• Supplied data
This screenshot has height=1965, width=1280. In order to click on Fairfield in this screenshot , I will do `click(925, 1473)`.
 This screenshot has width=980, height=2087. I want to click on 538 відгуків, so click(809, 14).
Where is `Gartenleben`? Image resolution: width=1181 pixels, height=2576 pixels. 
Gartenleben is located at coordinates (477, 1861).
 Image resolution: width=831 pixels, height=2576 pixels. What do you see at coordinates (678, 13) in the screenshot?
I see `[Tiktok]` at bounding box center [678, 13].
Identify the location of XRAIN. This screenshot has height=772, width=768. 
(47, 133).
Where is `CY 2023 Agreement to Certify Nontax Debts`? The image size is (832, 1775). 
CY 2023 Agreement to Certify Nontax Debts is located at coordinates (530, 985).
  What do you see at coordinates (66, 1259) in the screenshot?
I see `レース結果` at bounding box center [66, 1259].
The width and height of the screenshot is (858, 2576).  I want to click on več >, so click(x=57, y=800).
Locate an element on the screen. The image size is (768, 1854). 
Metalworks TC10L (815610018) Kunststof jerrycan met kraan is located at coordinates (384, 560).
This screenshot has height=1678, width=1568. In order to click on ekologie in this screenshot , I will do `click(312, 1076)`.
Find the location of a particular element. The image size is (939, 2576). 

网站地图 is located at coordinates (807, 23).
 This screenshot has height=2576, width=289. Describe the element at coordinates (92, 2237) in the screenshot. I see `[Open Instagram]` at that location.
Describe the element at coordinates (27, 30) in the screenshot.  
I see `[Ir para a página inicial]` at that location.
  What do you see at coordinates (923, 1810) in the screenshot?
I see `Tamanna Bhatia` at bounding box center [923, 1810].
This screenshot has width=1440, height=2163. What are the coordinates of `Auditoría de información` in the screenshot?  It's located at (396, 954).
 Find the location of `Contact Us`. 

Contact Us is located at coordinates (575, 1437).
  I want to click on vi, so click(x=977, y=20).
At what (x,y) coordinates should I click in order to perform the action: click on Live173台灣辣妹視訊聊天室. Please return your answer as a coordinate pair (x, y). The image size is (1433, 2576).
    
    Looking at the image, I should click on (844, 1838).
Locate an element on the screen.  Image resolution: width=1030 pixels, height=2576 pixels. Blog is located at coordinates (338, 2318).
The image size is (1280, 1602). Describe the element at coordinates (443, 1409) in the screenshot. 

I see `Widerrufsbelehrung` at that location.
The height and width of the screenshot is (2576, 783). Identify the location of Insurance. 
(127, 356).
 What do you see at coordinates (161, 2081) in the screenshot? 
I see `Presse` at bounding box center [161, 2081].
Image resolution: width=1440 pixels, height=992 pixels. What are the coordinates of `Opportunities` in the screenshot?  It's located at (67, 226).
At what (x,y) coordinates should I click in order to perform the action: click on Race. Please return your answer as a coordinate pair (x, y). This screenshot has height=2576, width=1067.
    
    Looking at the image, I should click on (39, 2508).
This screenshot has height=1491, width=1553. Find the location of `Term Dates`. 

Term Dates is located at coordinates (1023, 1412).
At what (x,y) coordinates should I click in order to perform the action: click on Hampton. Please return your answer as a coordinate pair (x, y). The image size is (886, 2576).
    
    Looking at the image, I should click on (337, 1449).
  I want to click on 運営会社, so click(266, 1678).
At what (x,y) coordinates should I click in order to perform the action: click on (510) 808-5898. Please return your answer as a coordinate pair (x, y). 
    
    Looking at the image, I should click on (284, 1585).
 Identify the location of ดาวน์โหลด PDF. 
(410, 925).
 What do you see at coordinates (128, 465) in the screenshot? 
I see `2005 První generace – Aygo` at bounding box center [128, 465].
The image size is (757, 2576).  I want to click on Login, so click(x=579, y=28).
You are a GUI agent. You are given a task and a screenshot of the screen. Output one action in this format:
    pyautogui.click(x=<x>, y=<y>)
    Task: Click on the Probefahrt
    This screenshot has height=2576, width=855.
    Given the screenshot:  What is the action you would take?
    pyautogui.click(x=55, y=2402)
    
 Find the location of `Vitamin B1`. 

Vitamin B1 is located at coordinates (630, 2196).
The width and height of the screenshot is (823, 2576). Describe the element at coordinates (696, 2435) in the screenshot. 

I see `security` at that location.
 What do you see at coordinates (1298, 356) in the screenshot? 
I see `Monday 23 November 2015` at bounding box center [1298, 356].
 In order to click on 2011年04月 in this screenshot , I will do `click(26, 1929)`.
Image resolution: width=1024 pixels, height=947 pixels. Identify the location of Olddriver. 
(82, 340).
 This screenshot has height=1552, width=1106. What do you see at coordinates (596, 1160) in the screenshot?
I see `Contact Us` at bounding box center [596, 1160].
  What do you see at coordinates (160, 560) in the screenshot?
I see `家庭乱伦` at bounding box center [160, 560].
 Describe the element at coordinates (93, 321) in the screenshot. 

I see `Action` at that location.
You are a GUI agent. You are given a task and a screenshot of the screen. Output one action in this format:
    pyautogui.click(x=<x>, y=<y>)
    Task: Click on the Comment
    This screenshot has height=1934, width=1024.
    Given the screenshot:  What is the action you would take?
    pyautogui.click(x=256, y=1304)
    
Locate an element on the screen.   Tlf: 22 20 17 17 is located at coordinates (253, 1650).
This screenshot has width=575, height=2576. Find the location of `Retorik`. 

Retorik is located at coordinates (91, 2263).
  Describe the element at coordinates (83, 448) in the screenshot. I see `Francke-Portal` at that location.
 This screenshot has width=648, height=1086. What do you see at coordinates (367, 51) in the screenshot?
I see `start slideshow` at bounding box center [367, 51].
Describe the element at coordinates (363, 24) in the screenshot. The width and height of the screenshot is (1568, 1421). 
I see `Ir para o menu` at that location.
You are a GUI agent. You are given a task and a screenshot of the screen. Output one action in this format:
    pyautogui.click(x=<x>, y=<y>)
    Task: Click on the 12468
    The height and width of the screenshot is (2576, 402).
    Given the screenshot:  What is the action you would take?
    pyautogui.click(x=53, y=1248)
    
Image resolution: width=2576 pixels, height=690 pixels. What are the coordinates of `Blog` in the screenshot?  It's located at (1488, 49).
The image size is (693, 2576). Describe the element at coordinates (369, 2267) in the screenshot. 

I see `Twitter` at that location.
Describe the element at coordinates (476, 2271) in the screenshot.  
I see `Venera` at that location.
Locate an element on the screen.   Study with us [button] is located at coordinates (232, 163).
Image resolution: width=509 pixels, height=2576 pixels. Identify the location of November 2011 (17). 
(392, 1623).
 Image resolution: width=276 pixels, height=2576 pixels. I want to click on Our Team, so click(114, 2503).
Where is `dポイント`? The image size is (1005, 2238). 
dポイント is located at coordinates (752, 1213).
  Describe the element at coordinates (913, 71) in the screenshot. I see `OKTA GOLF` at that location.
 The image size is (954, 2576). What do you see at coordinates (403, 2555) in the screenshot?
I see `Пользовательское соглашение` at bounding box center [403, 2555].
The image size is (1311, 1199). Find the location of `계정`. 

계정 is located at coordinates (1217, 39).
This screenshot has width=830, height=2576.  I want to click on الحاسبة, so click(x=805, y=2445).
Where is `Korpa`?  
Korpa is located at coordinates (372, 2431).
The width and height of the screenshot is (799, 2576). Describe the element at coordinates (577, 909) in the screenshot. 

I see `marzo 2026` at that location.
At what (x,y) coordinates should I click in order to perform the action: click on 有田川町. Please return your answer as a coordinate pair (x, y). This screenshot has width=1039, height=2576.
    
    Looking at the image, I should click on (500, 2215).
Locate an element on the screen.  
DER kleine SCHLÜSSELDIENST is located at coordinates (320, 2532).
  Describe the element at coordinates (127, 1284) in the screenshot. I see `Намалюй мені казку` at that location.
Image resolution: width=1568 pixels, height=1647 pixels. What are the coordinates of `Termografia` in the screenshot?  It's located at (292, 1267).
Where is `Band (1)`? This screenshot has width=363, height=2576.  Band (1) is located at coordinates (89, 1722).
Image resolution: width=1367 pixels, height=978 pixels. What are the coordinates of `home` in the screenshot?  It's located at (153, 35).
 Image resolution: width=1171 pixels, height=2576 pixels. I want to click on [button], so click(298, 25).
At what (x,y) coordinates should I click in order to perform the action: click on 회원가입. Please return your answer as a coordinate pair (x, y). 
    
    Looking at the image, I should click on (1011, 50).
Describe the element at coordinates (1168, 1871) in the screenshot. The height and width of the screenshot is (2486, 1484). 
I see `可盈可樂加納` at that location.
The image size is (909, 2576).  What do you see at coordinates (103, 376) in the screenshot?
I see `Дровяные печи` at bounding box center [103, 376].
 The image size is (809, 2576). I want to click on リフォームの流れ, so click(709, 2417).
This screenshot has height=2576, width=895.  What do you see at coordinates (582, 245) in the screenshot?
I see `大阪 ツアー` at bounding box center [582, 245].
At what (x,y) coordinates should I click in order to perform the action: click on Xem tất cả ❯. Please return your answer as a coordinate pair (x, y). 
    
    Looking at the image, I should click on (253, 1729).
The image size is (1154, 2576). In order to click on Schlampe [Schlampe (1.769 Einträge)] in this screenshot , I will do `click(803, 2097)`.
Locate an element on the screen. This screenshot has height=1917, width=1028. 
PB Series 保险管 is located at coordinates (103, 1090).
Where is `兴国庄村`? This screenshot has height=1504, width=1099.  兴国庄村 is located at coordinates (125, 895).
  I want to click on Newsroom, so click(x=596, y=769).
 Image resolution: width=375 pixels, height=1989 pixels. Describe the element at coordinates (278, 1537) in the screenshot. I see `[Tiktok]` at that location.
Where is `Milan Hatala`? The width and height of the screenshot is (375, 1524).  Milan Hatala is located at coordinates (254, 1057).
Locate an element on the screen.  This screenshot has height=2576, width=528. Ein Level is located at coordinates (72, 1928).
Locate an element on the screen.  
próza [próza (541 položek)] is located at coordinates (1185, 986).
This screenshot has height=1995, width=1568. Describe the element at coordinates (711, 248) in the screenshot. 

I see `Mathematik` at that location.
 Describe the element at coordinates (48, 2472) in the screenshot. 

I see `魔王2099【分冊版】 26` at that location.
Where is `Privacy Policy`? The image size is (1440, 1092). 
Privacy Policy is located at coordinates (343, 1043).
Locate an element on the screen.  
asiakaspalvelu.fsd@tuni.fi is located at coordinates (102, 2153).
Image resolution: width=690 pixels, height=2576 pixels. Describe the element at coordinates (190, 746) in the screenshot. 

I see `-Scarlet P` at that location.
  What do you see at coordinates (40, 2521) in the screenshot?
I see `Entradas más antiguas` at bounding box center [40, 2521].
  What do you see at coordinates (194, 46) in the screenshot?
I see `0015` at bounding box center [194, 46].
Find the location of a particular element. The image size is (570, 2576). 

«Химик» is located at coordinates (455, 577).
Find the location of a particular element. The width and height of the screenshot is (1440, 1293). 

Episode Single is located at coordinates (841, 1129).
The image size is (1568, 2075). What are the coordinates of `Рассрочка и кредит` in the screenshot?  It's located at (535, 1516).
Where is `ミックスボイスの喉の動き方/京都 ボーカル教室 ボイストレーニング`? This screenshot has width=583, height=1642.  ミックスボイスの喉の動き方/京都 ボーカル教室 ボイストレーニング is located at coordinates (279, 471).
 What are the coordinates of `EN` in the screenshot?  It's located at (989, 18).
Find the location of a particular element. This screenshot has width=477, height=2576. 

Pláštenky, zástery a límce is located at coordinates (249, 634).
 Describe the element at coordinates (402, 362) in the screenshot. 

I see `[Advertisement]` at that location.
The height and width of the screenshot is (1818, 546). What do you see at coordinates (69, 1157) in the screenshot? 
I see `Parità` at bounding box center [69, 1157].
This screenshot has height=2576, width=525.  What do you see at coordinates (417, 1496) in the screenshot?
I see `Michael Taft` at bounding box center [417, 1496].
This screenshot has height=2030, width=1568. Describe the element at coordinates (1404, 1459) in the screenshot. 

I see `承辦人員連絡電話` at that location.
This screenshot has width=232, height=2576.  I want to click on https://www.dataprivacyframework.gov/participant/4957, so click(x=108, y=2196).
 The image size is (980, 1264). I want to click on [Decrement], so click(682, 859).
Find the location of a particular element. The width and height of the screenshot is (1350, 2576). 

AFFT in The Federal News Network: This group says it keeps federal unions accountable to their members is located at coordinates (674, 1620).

• Assignment
Find each line in the records above that contains "Blog", and copy it.

• Response to the exercise
Locate an element on the screen.  Image resolution: width=1030 pixels, height=2576 pixels. Blog is located at coordinates (338, 2318).
Image resolution: width=2576 pixels, height=690 pixels. What are the coordinates of `Blog` in the screenshot?  It's located at (1488, 49).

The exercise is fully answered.